Que dudas cabe. La llamada “Asamblea Constituyente” se ha transformado en un lugar común en estos días, tras el cual corren numerosos constitucionalistas, intelectuales y organizaciones de la sociedad civil hasta transformarse en una bandera de lucha de muchos de los que hoy se manifiestan en las calles y que reza así: “Sin participación no hay Constitución legítima. Asamblea Constituyente”. Cabe, sin embargo, preguntarse críticamente si esta instancia de elaboración de una nueva Constitución se condice con la legitimidad democrática que se le atribuye y que requiere el país. Ello presupone previamente responder la pregunta: ¿Qué es asamblea? En el seminario del semestre de verano de 1944, el pensador alemán Martin Heidegger se abocó intensamente a reflexionar sobre esta cuestión al analizar el fragmento 50 del filósofo de la antigüedad griega Heráclito. Según su interpretación, el pensamiento es inseparable del abrigo de la palabra que es “asamblea”, esto es –según Heidegger- reunión, recolección, cosecha. Todo lo que estaría contenido en el griego antiguo legein. Por cierto, el castelllano privilegia sólo la forma sustantiva allí donde el francés (rassembler) y el alemán (sammeln) mantienen viva la forma verbal del griego que se acerca al verbo castellano “reunir”. Se trata pues de una voz omnicomprensiva. Llevado al terreno político ello implicaría una reunión con la participación deliberativa de todos los ciudadanos que permite “cosechar” la diversidad de apreciaciones con miras a lograr una decisión común. De un punto de vista constitucional, dicha decisión consistiría en adoptar las reglas fundamentales que debe normar nuestra vida en común. Su legitimidad democrática descansaría en la siguiente premisa: si la soberanía descansa en el pueblo, luego corresponde a éste autogobernarse. Sin embargo, al examinar en detalle el concepto de Asamblea Constituyente -que se esgrime en la actualidad- se podrá advertir que, en cualquiera de sus distintas variaciones, éste consiste en que el pueblo designa un cuerpo de representantes llamados a redactar la nueva Constitución. En síntesis -al contrastar etimología y concepto jurídico- se advierte lo siguiente: la Asamblea Constituyente no es asamblea.

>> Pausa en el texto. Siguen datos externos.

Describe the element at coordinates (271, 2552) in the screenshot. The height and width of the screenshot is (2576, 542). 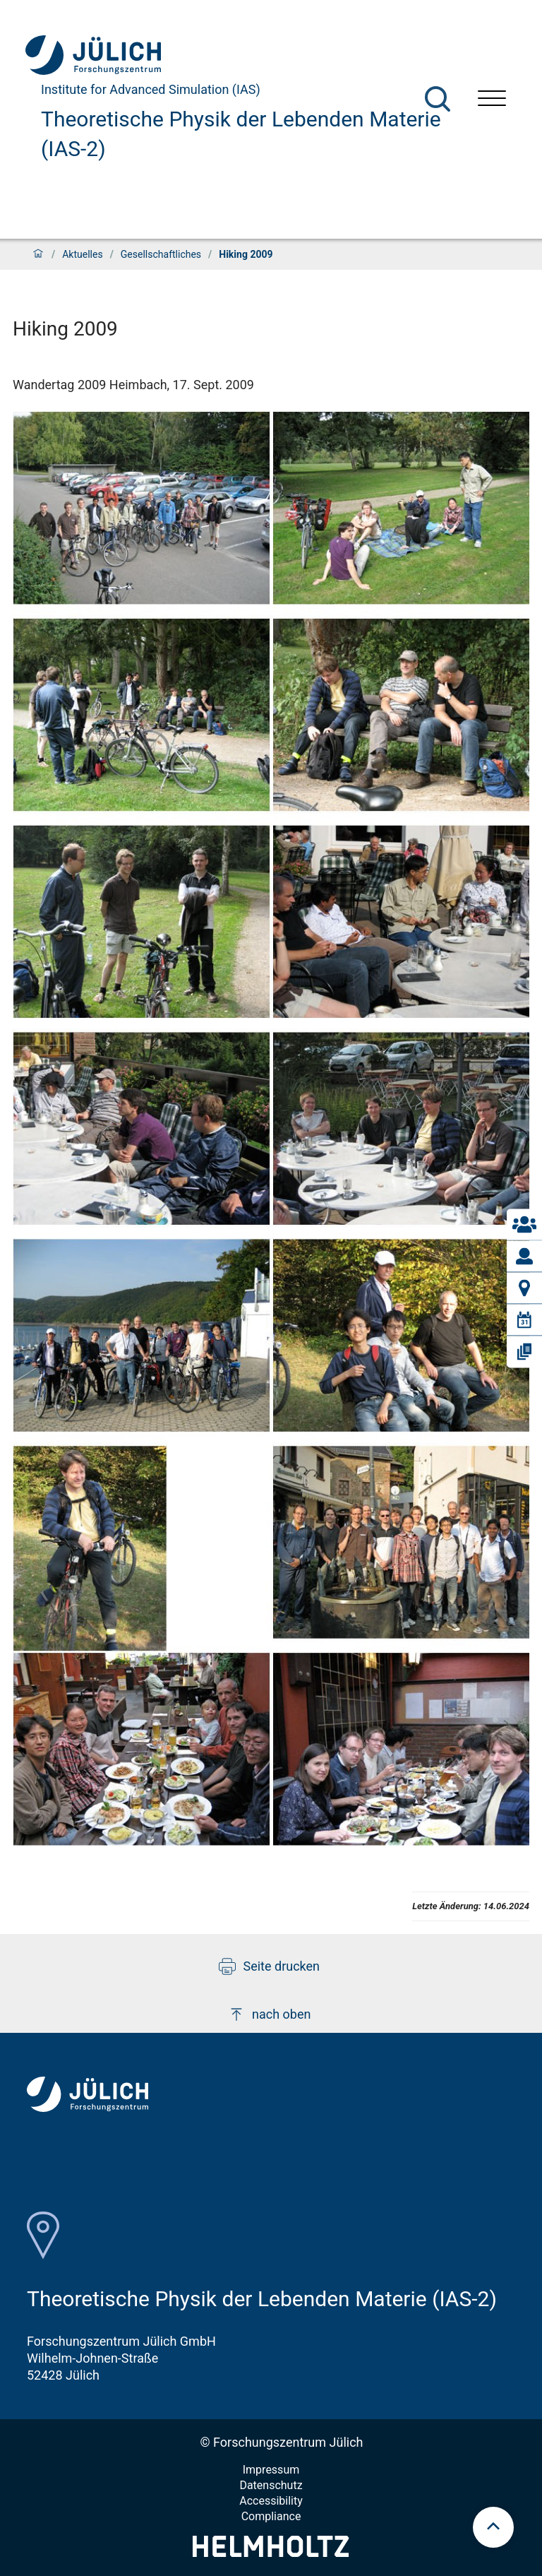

La Asamblea Constituyente corresponde así a un tipo de democracia representativa. Esta última ha sido criticada por su abstracción al introducir una brecha entre el pueblo representado y representantes: los candidatos con más recursos están en condición de financiar campañas exitosas, los representantes electos promueven sus propios intereses una vez elegidos, los candidatos con más capital cultural están en condiciones de dominar el debate e imponer sus propuestas, promueve la desigualdad al privilegiar fórmulas de mayoría que posterga a las minorías marginadas, entre otras observaciones. Frente a esta crítica se ha respondido que un diseño adecuado permite que todos los grupos y sectores estén representados. No obstante, este argumento es objetable por tratarse de una reducción ad infinitum: por cada grupo, sector o territorio a ser representado, hay un grupo que resulta invisibilizado al interior de otro conjunto. Además, los grupos, sectores y minorías de la sociedad son a geometría variable. Y, finalmente, ¿quién decide y de acuerdo a qué criterio la existencia de un grupo o minoría a ser representada? Necesariamente se trata de una decisión heterónoma a cada grupo o sector que constituye la sociedad. Por otra parte, para constituir una Asamblea Constituyente es necesario definir un sistema electoral, distritos, números de delegados, etc., es decir definir un conjunto de reglas constitutivas de las cuales pende el ejercicio de la soberanía (Searle, The Construction of Social Reality). Ello nos conduce a una falacia de la excavación: el principio de legitimidad democrática –que corresponde a la soberanía popular como poder constituyente originario- termina quedando subordinado a otra voluntad que no goza ni puede gozar de la misma legitimidad, con lo cual la soberanía popular ya no es ni tan constituyente ni originaria.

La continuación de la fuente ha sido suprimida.